- [Problem to solve]: Beginning with the line that holds "Sunday 06:00 AM to 10:00 PM" and ending with the last line below, repeat each line exactly, leaving any pictures out.
BEGIN Supplied entries
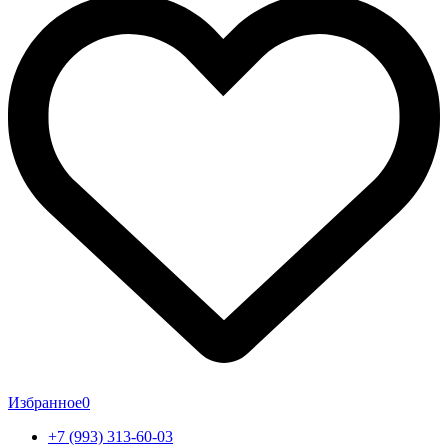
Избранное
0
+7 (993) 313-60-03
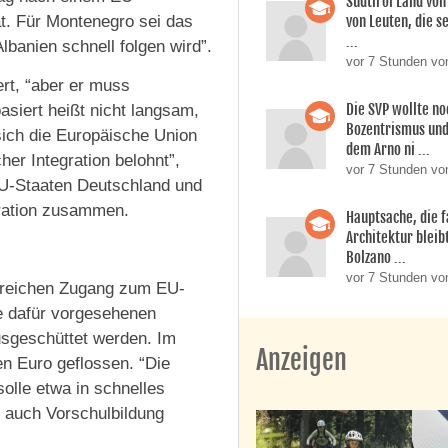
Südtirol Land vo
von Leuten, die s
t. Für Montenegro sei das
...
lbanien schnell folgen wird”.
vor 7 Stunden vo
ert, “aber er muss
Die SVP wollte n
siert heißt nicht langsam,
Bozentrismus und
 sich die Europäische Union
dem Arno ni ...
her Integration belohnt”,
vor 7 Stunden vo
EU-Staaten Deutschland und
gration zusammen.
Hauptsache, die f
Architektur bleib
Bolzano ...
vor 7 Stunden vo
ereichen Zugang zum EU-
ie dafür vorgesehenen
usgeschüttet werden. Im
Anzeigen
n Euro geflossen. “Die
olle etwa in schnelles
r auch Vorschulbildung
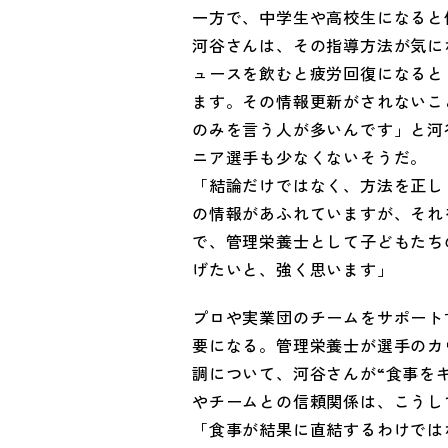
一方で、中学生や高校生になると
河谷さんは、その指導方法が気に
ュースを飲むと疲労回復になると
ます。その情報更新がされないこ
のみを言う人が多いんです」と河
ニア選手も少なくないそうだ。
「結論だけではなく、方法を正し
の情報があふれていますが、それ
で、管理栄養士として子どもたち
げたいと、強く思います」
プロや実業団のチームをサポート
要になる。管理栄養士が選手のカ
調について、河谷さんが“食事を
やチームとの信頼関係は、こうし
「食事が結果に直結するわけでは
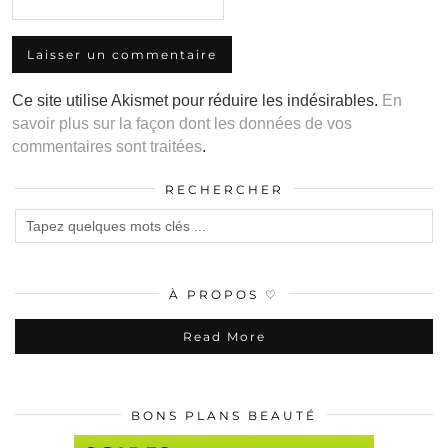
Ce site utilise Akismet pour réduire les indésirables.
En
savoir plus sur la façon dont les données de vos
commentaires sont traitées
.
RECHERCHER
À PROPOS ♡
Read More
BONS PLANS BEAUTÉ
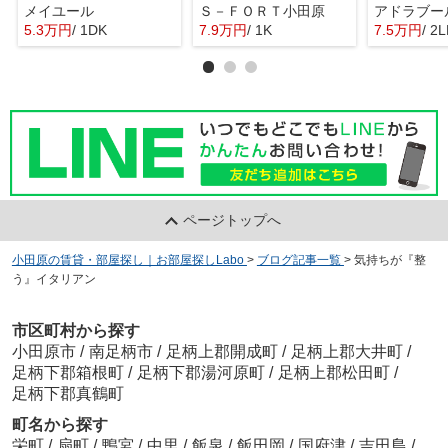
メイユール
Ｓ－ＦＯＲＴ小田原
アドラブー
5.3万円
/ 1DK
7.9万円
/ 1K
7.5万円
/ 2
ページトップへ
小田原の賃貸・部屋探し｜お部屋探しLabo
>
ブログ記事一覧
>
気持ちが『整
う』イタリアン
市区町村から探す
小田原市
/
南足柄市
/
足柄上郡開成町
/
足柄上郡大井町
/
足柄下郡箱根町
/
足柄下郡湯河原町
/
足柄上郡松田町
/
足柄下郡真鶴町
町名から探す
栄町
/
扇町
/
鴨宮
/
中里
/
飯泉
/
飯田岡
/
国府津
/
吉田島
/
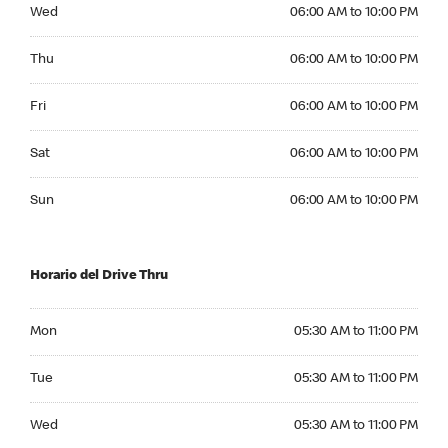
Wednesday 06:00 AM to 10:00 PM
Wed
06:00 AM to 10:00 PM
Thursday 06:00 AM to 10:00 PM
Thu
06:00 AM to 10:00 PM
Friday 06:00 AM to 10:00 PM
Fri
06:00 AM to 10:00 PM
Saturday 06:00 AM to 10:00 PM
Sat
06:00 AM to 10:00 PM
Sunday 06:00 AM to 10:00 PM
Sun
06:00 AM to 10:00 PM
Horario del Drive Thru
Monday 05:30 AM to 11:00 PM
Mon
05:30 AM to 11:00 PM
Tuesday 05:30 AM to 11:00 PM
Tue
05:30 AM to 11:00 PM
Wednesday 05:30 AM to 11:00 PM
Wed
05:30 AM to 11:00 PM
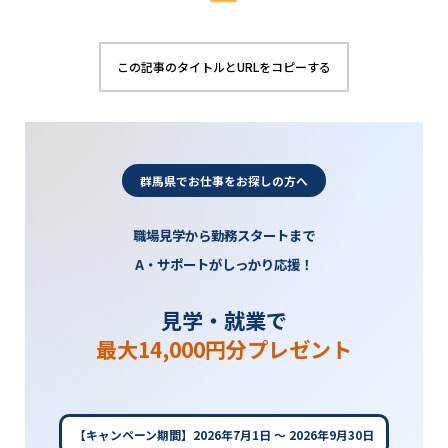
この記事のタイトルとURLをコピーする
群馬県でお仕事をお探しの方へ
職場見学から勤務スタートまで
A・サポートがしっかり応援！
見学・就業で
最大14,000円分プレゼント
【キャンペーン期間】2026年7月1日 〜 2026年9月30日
END Supplied entries
- [Solution for this problem]:
Sunday 06:00 AM to 10:00 PM
Sun
06:00 AM to 10:00 PM
Horario del Drive Thru
Monday 05:30 AM to 11:00 PM
Mon
05:30 AM to 11:00 PM
Tuesday 05:30 AM to 11:00 PM
Tue
05:30 AM to 11:00 PM
Wednesday 05:30 AM to 11:00 PM
Wed
05:30 AM to 11:00 PM
この記事のタイトルとURLをコピーする
群馬県でお仕事をお探しの方へ
職場見学から勤務スタートまで
A・サポートがしっかり応援！
見学・就業で
最大14,000円分プレゼント
【キャンペーン期間】2026年7月1日 〜 2026年9月30日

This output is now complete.